Folding in strongly anisotropic layers near ice-sheet centers

Abstract

Conditions for passive folding near ice-sheet centers are derived treating the ice as an anisotropic viscous medium. Vertical uniaxial compression at a dome, or pure shear stress near a ridge divide, both tend to stretch and flatten folds, while horizontal simple shear deformation tends to overturn folds. Overturned folding is likely in a given vicinity in a steady-state flow field, if the initial slope of a layer disturbance exceeds the ratio of compressive/extensive deformation to shear deformation.

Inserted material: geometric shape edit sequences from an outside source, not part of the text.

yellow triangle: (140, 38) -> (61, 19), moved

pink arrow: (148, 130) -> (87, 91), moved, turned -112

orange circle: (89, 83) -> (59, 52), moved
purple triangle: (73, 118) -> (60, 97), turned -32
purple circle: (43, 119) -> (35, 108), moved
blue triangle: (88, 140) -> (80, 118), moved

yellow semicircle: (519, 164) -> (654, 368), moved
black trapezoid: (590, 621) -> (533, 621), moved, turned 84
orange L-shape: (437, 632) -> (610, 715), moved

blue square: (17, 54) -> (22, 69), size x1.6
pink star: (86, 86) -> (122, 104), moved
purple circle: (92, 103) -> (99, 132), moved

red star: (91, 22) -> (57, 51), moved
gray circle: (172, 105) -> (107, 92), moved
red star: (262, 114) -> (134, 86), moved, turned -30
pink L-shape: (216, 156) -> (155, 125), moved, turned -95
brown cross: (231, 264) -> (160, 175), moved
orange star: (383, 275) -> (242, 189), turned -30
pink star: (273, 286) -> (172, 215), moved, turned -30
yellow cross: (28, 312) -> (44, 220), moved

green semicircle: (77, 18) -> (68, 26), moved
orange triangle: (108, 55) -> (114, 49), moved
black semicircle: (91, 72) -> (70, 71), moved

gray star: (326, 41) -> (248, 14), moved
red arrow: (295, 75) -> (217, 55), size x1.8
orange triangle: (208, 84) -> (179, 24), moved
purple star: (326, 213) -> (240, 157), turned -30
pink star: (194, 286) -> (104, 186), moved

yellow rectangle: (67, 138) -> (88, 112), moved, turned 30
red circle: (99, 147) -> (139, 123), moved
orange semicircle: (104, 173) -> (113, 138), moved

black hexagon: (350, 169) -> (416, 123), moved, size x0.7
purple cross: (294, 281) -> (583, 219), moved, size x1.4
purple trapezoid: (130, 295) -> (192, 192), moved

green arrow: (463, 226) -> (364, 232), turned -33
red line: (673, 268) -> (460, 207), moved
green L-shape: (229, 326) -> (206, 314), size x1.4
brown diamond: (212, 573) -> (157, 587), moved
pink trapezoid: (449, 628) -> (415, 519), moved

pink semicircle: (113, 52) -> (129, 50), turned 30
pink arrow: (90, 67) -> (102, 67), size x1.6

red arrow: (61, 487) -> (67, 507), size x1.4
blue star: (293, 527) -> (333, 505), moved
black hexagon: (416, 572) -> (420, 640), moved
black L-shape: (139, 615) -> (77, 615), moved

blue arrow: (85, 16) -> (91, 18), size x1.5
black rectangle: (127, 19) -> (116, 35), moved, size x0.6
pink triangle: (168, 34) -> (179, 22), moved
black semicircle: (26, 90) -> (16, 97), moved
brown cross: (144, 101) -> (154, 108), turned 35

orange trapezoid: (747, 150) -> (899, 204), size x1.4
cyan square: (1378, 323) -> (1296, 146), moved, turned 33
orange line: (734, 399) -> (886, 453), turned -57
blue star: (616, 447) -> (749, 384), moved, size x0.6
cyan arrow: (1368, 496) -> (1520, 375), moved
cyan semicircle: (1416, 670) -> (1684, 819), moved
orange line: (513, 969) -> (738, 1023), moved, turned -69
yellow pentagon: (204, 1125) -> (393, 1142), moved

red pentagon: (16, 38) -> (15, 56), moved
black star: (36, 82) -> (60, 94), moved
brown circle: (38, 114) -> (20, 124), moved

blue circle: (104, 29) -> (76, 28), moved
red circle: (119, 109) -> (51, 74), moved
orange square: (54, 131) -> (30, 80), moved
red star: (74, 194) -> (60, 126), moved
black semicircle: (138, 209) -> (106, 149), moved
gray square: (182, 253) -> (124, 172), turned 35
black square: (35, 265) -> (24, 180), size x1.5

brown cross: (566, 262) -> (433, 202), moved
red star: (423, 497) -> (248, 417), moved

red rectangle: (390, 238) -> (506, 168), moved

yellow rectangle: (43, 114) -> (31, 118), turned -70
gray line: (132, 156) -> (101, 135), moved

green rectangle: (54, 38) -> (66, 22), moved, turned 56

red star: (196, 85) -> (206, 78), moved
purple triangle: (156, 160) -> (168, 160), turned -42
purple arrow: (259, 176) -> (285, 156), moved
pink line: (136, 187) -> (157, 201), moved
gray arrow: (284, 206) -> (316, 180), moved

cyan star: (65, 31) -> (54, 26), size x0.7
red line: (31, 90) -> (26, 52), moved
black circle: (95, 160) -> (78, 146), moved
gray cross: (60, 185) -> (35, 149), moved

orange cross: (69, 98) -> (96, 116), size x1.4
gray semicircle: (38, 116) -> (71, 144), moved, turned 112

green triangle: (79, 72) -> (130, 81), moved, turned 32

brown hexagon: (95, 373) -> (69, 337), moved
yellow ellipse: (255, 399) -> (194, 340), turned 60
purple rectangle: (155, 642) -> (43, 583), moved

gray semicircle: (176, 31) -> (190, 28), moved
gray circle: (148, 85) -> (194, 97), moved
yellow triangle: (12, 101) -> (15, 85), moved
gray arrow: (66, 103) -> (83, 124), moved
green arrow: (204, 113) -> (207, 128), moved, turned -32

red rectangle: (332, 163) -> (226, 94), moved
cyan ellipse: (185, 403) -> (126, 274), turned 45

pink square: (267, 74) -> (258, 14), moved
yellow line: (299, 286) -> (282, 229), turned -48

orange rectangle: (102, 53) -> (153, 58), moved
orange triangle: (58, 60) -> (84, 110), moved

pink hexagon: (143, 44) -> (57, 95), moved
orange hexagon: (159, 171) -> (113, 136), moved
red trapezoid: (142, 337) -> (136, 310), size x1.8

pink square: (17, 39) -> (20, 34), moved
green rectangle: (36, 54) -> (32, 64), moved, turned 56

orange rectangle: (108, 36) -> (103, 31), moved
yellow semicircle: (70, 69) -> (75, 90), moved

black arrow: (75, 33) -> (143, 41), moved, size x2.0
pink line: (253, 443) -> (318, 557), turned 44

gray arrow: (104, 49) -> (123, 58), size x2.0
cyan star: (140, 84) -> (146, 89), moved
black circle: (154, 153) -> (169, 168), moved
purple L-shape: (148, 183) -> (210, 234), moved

Analytical equations for particle tracks in steady state allow us to model the evolution of layers with initial slope disturbances ("wrinkles"). The effects of anisotropy are explored using an analytical solution for the strain rate as a function of a vertically symmetric c-axis orientation distribution, called a cone fabric. Stronger anisotropy (small cone angle) makes the material softer in horizontal shear, and facilitates folding, i.e. elements with smaller slopes can be overturned for the same stress. The relation between anisotropy and folding is complicated by the fact that, for a range of cone angles, the material is also softer in compression, which opposes folding. Simulating a layer with spatially variable tilt of cone symmetry axes, and accounting for fabric development, demonstrates that variations in the fabric cause localized flow variations that could create the initial perturbations.